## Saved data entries
* * * * * * * * *
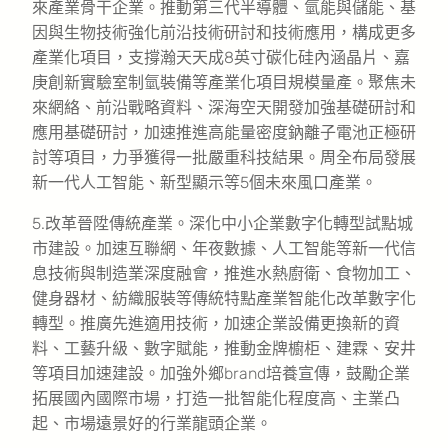
來產業骨干企業。推動第三代半導體、氫能與儲能、基
因與生物技術強化前沿技術研討和技術應用，構成更多
產業化項目，支撐瀚天天成8英寸碳化硅內涵晶片、嘉
庚創新實驗室制氫裝備等產業化項目規模量產。聚焦未
來網絡、前沿戰略資料、深海空天開發加強基礎研討和
應用基礎研討，加速推進高能量密度鈉離子電池正極研
討等項目，力爭獲得一批嚴重科技結果。周全布局發展
新一代人工智能、新型顯示等5個未來風口產業。
5.改革晉陞傳統產業。深化中小企業數字化轉型試點城
市建設。加速互聯網、年夜數據、人工智能等新一代信
息技術與制造業深度融會，推進水熱廚衛、食物加工、
健身器材、紡織服裝等傳統特點產業智能化改革數字化
轉型。推廣先進適用技術，加速企業設備更換新的資
料、工藝升級、數字賦能，推動金牌櫥柜、建霖、安井
等項目加速建設。加強外鄉brand培養宣傳，鼓勵企業
拓展國內國際市場，打造一批智能化程度高、主業凸
起、市場遠景好的行業龍頭企業。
* * * * * * * * *
## TASK INSTRUCTIONS
Copy the entries exactly. Leave the pictures out.

## ANSWER TO THIS EXERCISE
來產業骨干企業。推動第三代半導體、氫能與儲能、基
因與生物技術強化前沿技術研討和技術應用，構成更多
產業化項目，支撐瀚天天成8英寸碳化硅內涵晶片、嘉
庚創新實驗室制氫裝備等產業化項目規模量產。聚焦未
來網絡、前沿戰略資料、深海空天開發加強基礎研討和
應用基礎研討，加速推進高能量密度鈉離子電池正極研
討等項目，力爭獲得一批嚴重科技結果。周全布局發展
新一代人工智能、新型顯示等5個未來風口產業。
5.改革晉陞傳統產業。深化中小企業數字化轉型試點城
市建設。加速互聯網、年夜數據、人工智能等新一代信
息技術與制造業深度融會，推進水熱廚衛、食物加工、
健身器材、紡織服裝等傳統特點產業智能化改革數字化
轉型。推廣先進適用技術，加速企業設備更換新的資
料、工藝升級、數字賦能，推動金牌櫥柜、建霖、安井
等項目加速建設。加強外鄉brand培養宣傳，鼓勵企業
拓展國內國際市場，打造一批智能化程度高、主業凸
起、市場遠景好的行業龍頭企業。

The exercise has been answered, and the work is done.